● THE INPUT:
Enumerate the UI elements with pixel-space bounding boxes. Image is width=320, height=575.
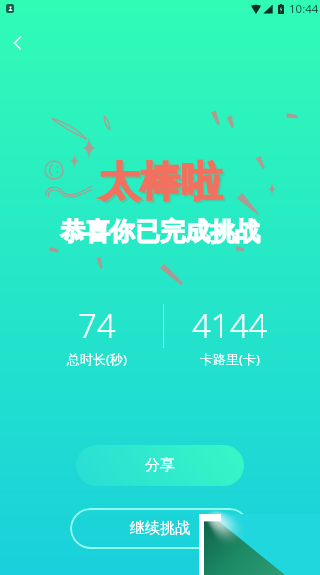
staticText: 74 (78, 303, 116, 348)
staticText: 太棒啦 (101, 159, 224, 211)
staticText: 10:44 (289, 1, 319, 17)
staticText: 继续挑战 (130, 519, 190, 538)
staticText: 分享 (145, 456, 175, 475)
button[interactable]: Back (2, 27, 34, 59)
staticText: 总时长(秒) (67, 350, 127, 368)
staticText: 恭喜你已完成挑战 (60, 216, 260, 247)
button[interactable]: 继续挑战 (70, 508, 250, 549)
staticText: 4144 (192, 303, 268, 348)
staticText: 太棒啦 (99, 157, 222, 209)
button[interactable]: 分享 (76, 445, 244, 486)
staticText: 卡路里(卡) (200, 350, 260, 368)
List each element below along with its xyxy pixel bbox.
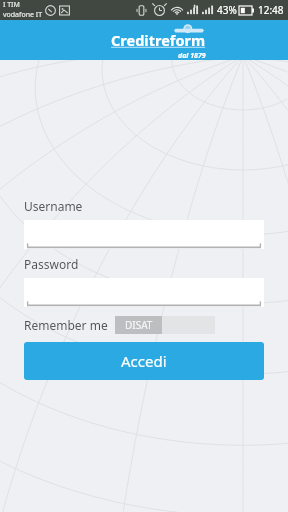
staticText: 12:48 [258,3,284,17]
staticText: Password [24,256,79,272]
staticText: I TIM [3,0,20,10]
staticText: Accedi [121,351,167,371]
staticText: DISAT [125,318,153,332]
staticText: 43% [217,3,237,17]
staticText: Username [24,198,83,214]
button[interactable] [24,220,264,249]
staticText: vodafone IT [3,10,43,20]
staticText: Creditreform [111,30,206,50]
button[interactable]: DISAT [115,316,215,334]
staticText: dal 1879 [178,51,206,61]
button[interactable] [24,278,264,307]
button[interactable]: Accedi [24,342,264,380]
staticText: Remember me [24,317,108,333]
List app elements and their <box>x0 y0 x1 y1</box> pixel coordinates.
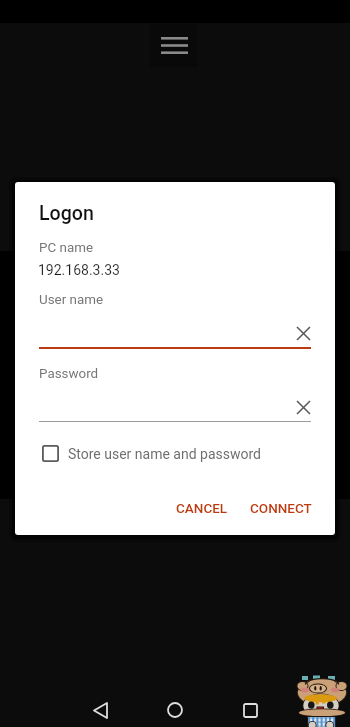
staticText: User name <box>39 292 104 308</box>
staticText: Password <box>39 366 99 382</box>
staticText: 192.168.3.33 <box>38 262 120 278</box>
staticText: Logon <box>39 202 94 225</box>
button[interactable]: Back <box>80 693 120 727</box>
button[interactable]: Open navigation menu <box>150 24 198 67</box>
button[interactable]: CONNECT <box>242 495 320 521</box>
staticText: Store user name and password <box>68 446 262 462</box>
button[interactable]: CANCEL <box>168 495 236 521</box>
button[interactable]: Clear text <box>290 320 317 347</box>
button[interactable]: Clear text <box>290 394 317 421</box>
button[interactable]: Home <box>155 693 195 727</box>
button[interactable]: Recent apps <box>230 693 270 727</box>
button[interactable]: Store user name and password <box>42 445 262 462</box>
staticText: PC name <box>39 240 94 256</box>
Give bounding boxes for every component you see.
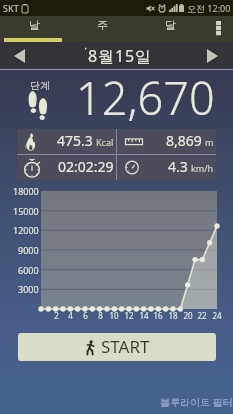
button[interactable]: 날	[0, 16, 68, 42]
staticText: m	[205, 136, 214, 148]
staticText: 8,869	[166, 131, 202, 150]
staticText: 6	[83, 310, 88, 321]
staticText: 4	[68, 310, 73, 321]
staticText: 18000	[13, 185, 39, 197]
button[interactable]: 8,869	[117, 129, 216, 154]
staticText: 9000	[18, 244, 39, 256]
button[interactable]: More options	[204, 16, 233, 42]
staticText: 22	[197, 310, 207, 321]
staticText: 3000	[18, 283, 39, 295]
staticText: 블루라이트 필터	[160, 395, 233, 409]
staticText: km/h	[191, 162, 214, 174]
staticText: 10	[109, 310, 119, 321]
staticText: 달	[165, 18, 176, 32]
staticText: 20	[183, 310, 193, 321]
button[interactable]: 4.3	[117, 155, 216, 180]
staticText: Kcal	[96, 136, 114, 148]
staticText: START	[101, 335, 150, 358]
button[interactable]: 475.3	[17, 129, 116, 154]
staticText: 02:02:29	[58, 157, 114, 176]
staticText: 8	[98, 310, 103, 321]
staticText: 24	[212, 310, 222, 321]
staticText: 18	[168, 310, 178, 321]
staticText: 4.3	[168, 157, 188, 176]
staticText: 14	[139, 310, 149, 321]
staticText: 475.3	[57, 131, 93, 150]
staticText: 단계	[30, 79, 50, 92]
staticText: ⋅	[84, 43, 88, 55]
staticText: 16	[153, 310, 163, 321]
button[interactable]: Previous day	[9, 46, 29, 66]
button[interactable]: START	[18, 333, 216, 361]
button[interactable]: 02:02:29	[17, 155, 116, 180]
staticText: 오전 12:00	[187, 2, 231, 14]
button[interactable]: 주	[68, 16, 136, 42]
button[interactable]: Next day	[202, 46, 222, 66]
staticText: 2	[54, 310, 59, 321]
staticText: 8월15일	[88, 45, 152, 67]
staticText: 12	[124, 310, 134, 321]
staticText: 15000	[13, 205, 39, 217]
staticText: SKT	[3, 2, 19, 14]
staticText: 날	[29, 18, 40, 32]
staticText: 6000	[18, 264, 39, 276]
staticText: 12,670	[76, 67, 215, 126]
staticText: 12000	[13, 224, 39, 236]
staticText: 주	[97, 18, 108, 32]
button[interactable]: 달	[136, 16, 204, 42]
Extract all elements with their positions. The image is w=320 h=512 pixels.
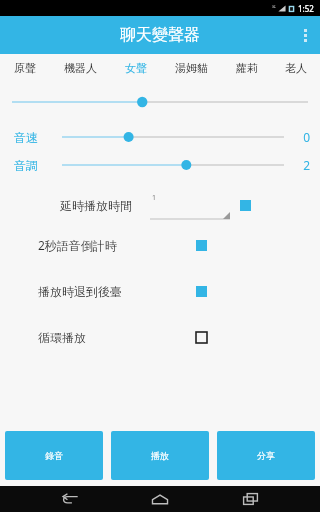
button[interactable]: 老人 <box>271 54 320 82</box>
staticText: 0 <box>294 129 310 145</box>
button[interactable]: More options <box>290 16 320 54</box>
staticText: 2秒語音倒計時 <box>38 237 117 253</box>
staticText: 女聲 <box>125 61 147 75</box>
staticText: 1:52 <box>298 3 314 14</box>
staticText: 聊天變聲器 <box>120 25 200 45</box>
staticText: 播放時退到後臺 <box>38 284 122 299</box>
staticText: 音速 <box>14 130 58 145</box>
staticText: 音調 <box>14 158 58 173</box>
button[interactable]: 原聲 <box>0 54 49 82</box>
staticText: 錄音 <box>45 450 63 461</box>
button[interactable]: Recents <box>230 486 270 512</box>
button[interactable]: 2秒語音倒計時 <box>0 236 320 254</box>
button[interactable]: Home <box>140 486 180 512</box>
staticText: 老人 <box>285 61 307 75</box>
staticText: 2 <box>294 157 310 173</box>
staticText: 循環播放 <box>38 330 86 345</box>
button[interactable]: 播放 <box>111 431 209 480</box>
button[interactable]: 女聲 <box>111 54 160 82</box>
staticText: 1 <box>152 193 157 203</box>
staticText: 延時播放時間 <box>60 198 132 213</box>
staticText: 分享 <box>257 450 275 461</box>
button[interactable]: 蘿莉 <box>222 54 271 82</box>
button[interactable]: 音速 <box>14 126 310 148</box>
staticText: ³⁶ <box>272 5 276 12</box>
button[interactable]: 循環播放 <box>0 328 320 346</box>
button[interactable]: 分享 <box>217 431 315 480</box>
button[interactable]: 機器人 <box>49 54 111 82</box>
staticText: 湯姆貓 <box>175 61 208 75</box>
staticText: 蘿莉 <box>236 61 258 75</box>
button[interactable]: 音調 <box>14 154 310 176</box>
button[interactable]: Delay seconds spinner <box>150 190 230 220</box>
button[interactable]: 湯姆貓 <box>160 54 222 82</box>
button[interactable]: 播放時退到後臺 <box>0 282 320 300</box>
staticText: 播放 <box>151 450 169 461</box>
staticText: 原聲 <box>14 61 36 75</box>
button[interactable]: 錄音 <box>5 431 103 480</box>
staticText: 機器人 <box>64 61 97 75</box>
button[interactable]: Volume slider <box>12 92 308 112</box>
button[interactable]: Back <box>50 486 90 512</box>
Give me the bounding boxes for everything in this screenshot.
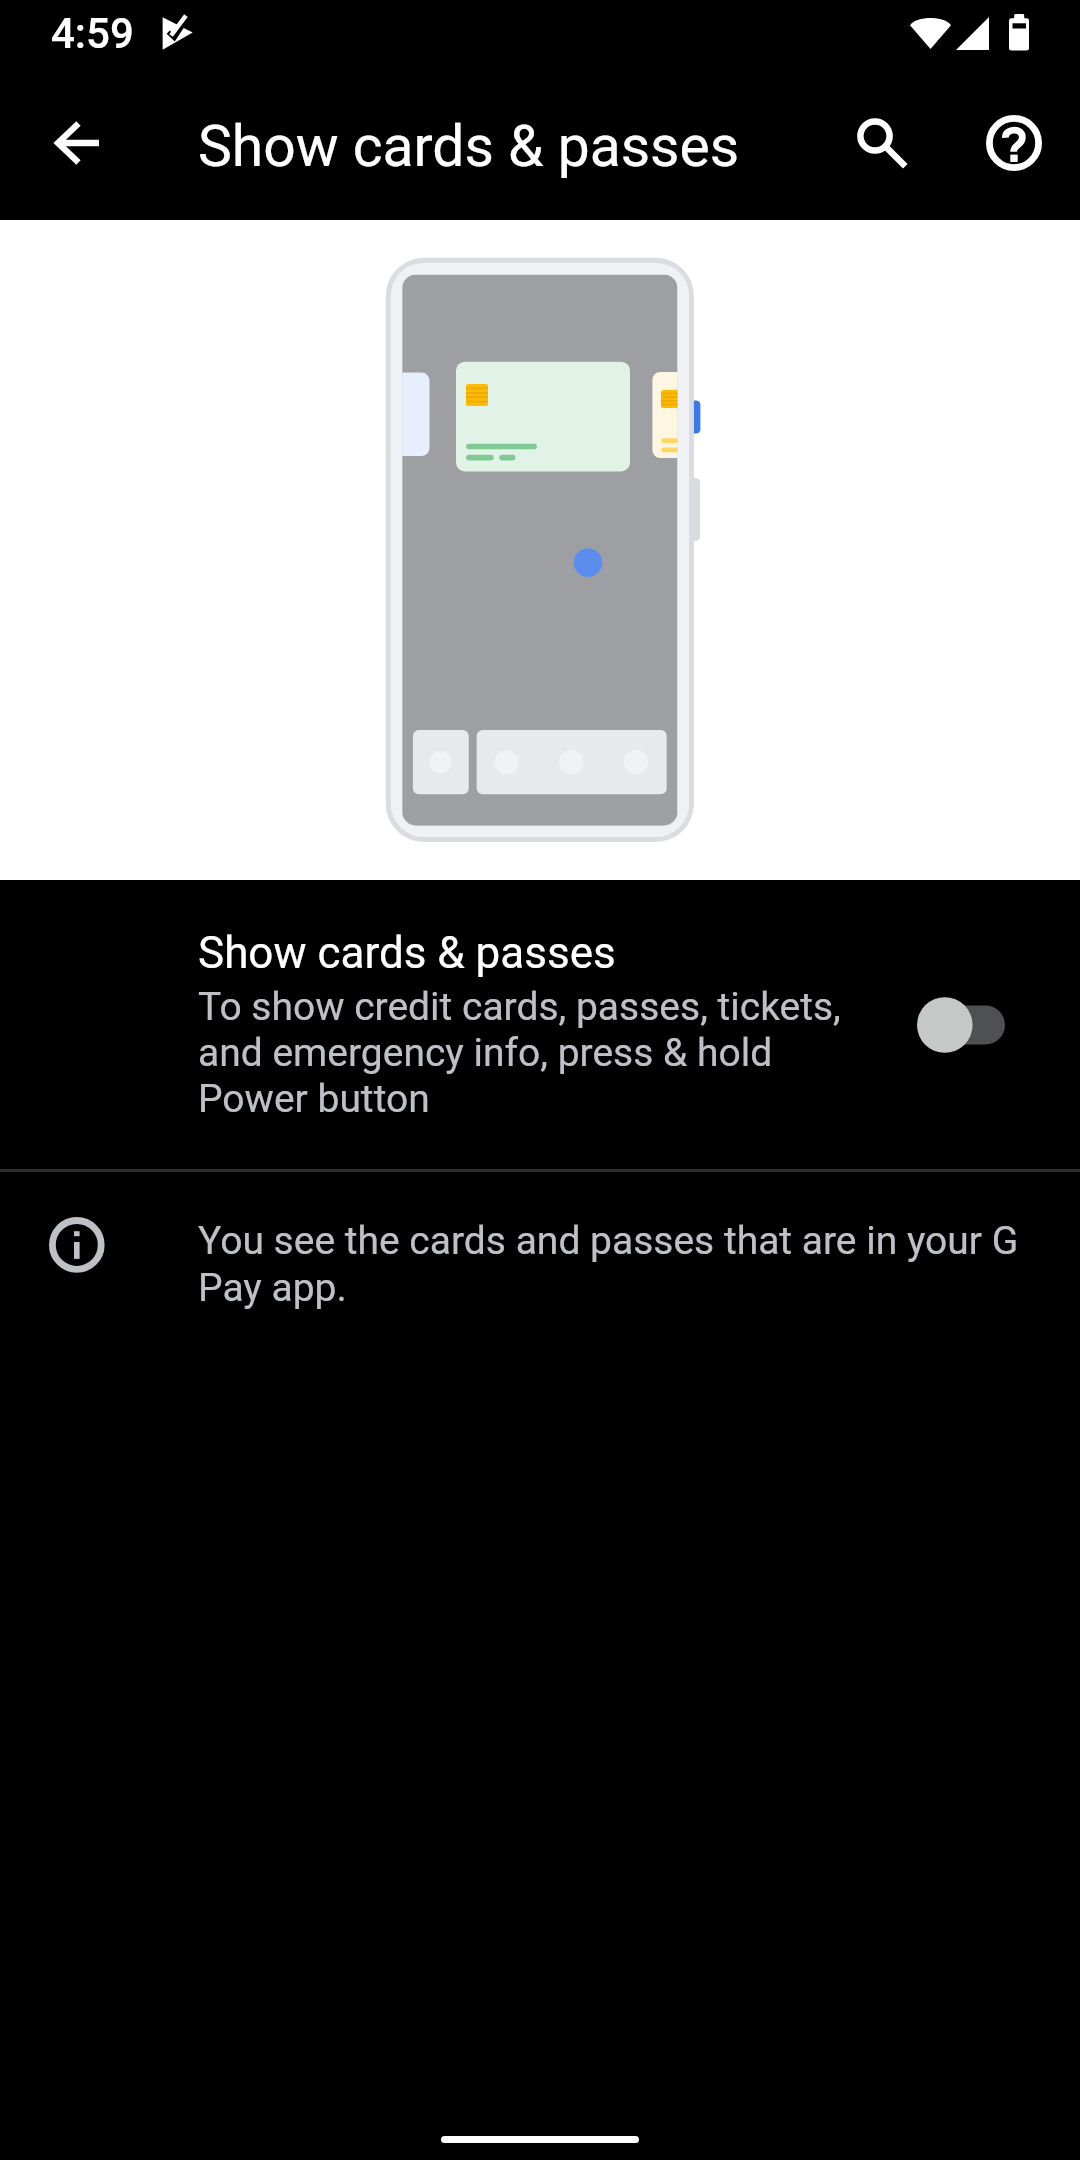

● WHAT YOU NEED TO DO:
Every record above, copied exactly and without a single picture, makes up the answer.

● ANSWER AREA:
Enumerate the UI elements with pixel-space bounding boxes. Image is width=320, height=575.
staticText: 74 (78, 303, 116, 348)
staticText: 太棒啦 (101, 159, 224, 211)
staticText: 10:44 (289, 1, 319, 17)
staticText: 继续挑战 (130, 519, 190, 538)
staticText: 分享 (145, 456, 175, 475)
button[interactable]: Back (2, 27, 34, 59)
staticText: 总时长(秒) (67, 350, 127, 368)
staticText: 恭喜你已完成挑战 (60, 216, 260, 247)
button[interactable]: 继续挑战 (70, 508, 250, 549)
staticText: 4144 (192, 303, 268, 348)
staticText: 太棒啦 (99, 157, 222, 209)
button[interactable]: 分享 (76, 445, 244, 486)
staticText: 卡路里(卡) (200, 350, 260, 368)
List each element below along with its xyxy pixel bbox.
staticText: 12:48 [258,3,284,17]
staticText: Password [24,256,79,272]
staticText: I TIM [3,0,20,10]
staticText: Accedi [121,351,167,371]
staticText: DISAT [125,318,153,332]
staticText: 43% [217,3,237,17]
staticText: Username [24,198,83,214]
button[interactable] [24,220,264,249]
staticText: vodafone IT [3,10,43,20]
staticText: Creditreform [111,30,206,50]
button[interactable]: DISAT [115,316,215,334]
staticText: dal 1879 [178,51,206,61]
button[interactable] [24,278,264,307]
button[interactable]: Accedi [24,342,264,380]
staticText: Remember me [24,317,108,333]
List app elements and their <box>x0 y0 x1 y1</box> pixel coordinates.
staticText: User name <box>39 292 104 308</box>
staticText: Password <box>39 366 99 382</box>
staticText: 192.168.3.33 <box>38 262 120 278</box>
staticText: Logon <box>39 202 94 225</box>
button[interactable]: Back <box>80 693 120 727</box>
button[interactable]: Open navigation menu <box>150 24 198 67</box>
button[interactable]: CONNECT <box>242 495 320 521</box>
staticText: Store user name and password <box>68 446 262 462</box>
button[interactable]: CANCEL <box>168 495 236 521</box>
button[interactable]: Clear text <box>290 320 317 347</box>
button[interactable]: Clear text <box>290 394 317 421</box>
button[interactable]: Home <box>155 693 195 727</box>
button[interactable]: Recent apps <box>230 693 270 727</box>
button[interactable]: Store user name and password <box>42 445 262 462</box>
staticText: PC name <box>39 240 94 256</box>
Give bounding boxes for every component you see.
button[interactable]: 날	[0, 16, 68, 42]
staticText: m	[205, 136, 214, 148]
staticText: 8,869	[166, 131, 202, 150]
staticText: 6	[83, 310, 88, 321]
staticText: 4	[68, 310, 73, 321]
staticText: 18000	[13, 185, 39, 197]
button[interactable]: 8,869	[117, 129, 216, 154]
staticText: 9000	[18, 244, 39, 256]
button[interactable]: More options	[204, 16, 233, 42]
staticText: 22	[197, 310, 207, 321]
staticText: 3000	[18, 283, 39, 295]
staticText: 블루라이트 필터	[160, 395, 233, 409]
staticText: km/h	[191, 162, 214, 174]
staticText: 10	[109, 310, 119, 321]
staticText: 달	[165, 18, 176, 32]
staticText: 20	[183, 310, 193, 321]
button[interactable]: 4.3	[117, 155, 216, 180]
staticText: Kcal	[96, 136, 114, 148]
staticText: START	[101, 335, 150, 358]
button[interactable]: 475.3	[17, 129, 116, 154]
staticText: 02:02:29	[58, 157, 114, 176]
staticText: 8	[98, 310, 103, 321]
staticText: 24	[212, 310, 222, 321]
staticText: 18	[168, 310, 178, 321]
staticText: 4.3	[168, 157, 188, 176]
staticText: 14	[139, 310, 149, 321]
staticText: 475.3	[57, 131, 93, 150]
staticText: 단계	[30, 79, 50, 92]
staticText: ⋅	[84, 43, 88, 55]
staticText: 16	[153, 310, 163, 321]
button[interactable]: Previous day	[9, 46, 29, 66]
button[interactable]: START	[18, 333, 216, 361]
button[interactable]: 02:02:29	[17, 155, 116, 180]
staticText: 오전 12:00	[187, 2, 231, 14]
button[interactable]: 주	[68, 16, 136, 42]
button[interactable]: Next day	[202, 46, 222, 66]
staticText: 2	[54, 310, 59, 321]
staticText: 8월15일	[88, 45, 152, 67]
staticText: 12	[124, 310, 134, 321]
staticText: 15000	[13, 205, 39, 217]
staticText: SKT	[3, 2, 19, 14]
staticText: 날	[29, 18, 40, 32]
staticText: 6000	[18, 264, 39, 276]
staticText: 12,670	[76, 67, 215, 126]
staticText: 12000	[13, 224, 39, 236]
staticText: 주	[97, 18, 108, 32]
button[interactable]: 달	[136, 16, 204, 42]
Extract all elements with their positions. The image is w=320 h=512 pixels.
button[interactable]: 老人 <box>271 54 320 82</box>
staticText: 0 <box>294 129 310 145</box>
button[interactable]: More options <box>290 16 320 54</box>
staticText: 2秒語音倒計時 <box>38 237 117 253</box>
staticText: 女聲 <box>125 61 147 75</box>
staticText: 1:52 <box>298 3 314 14</box>
staticText: 聊天變聲器 <box>120 25 200 45</box>
staticText: 播放時退到後臺 <box>38 284 122 299</box>
staticText: 音速 <box>14 130 58 145</box>
staticText: 音調 <box>14 158 58 173</box>
button[interactable]: 原聲 <box>0 54 49 82</box>
staticText: 錄音 <box>45 450 63 461</box>
button[interactable]: Recents <box>230 486 270 512</box>
button[interactable]: 2秒語音倒計時 <box>0 236 320 254</box>
button[interactable]: Home <box>140 486 180 512</box>
staticText: 老人 <box>285 61 307 75</box>
staticText: 2 <box>294 157 310 173</box>
staticText: 循環播放 <box>38 330 86 345</box>
button[interactable]: 播放 <box>111 431 209 480</box>
button[interactable]: 女聲 <box>111 54 160 82</box>
staticText: 1 <box>152 193 157 203</box>
staticText: 延時播放時間 <box>60 198 132 213</box>
staticText: 分享 <box>257 450 275 461</box>
button[interactable]: 蘿莉 <box>222 54 271 82</box>
button[interactable]: 音速 <box>14 126 310 148</box>
staticText: ³⁶ <box>272 5 276 12</box>
button[interactable]: 循環播放 <box>0 328 320 346</box>
button[interactable]: 分享 <box>217 431 315 480</box>
button[interactable]: 機器人 <box>49 54 111 82</box>
staticText: 湯姆貓 <box>175 61 208 75</box>
staticText: 蘿莉 <box>236 61 258 75</box>
button[interactable]: 音調 <box>14 154 310 176</box>
button[interactable]: Delay seconds spinner <box>150 190 230 220</box>
button[interactable]: 湯姆貓 <box>160 54 222 82</box>
button[interactable]: 播放時退到後臺 <box>0 282 320 300</box>
staticText: 播放 <box>151 450 169 461</box>
staticText: 原聲 <box>14 61 36 75</box>
button[interactable]: 錄音 <box>5 431 103 480</box>
staticText: 機器人 <box>64 61 97 75</box>
button[interactable]: Volume slider <box>12 92 308 112</box>
button[interactable]: Back <box>50 486 90 512</box>
Give me the bounding boxes for everything in this screenshot.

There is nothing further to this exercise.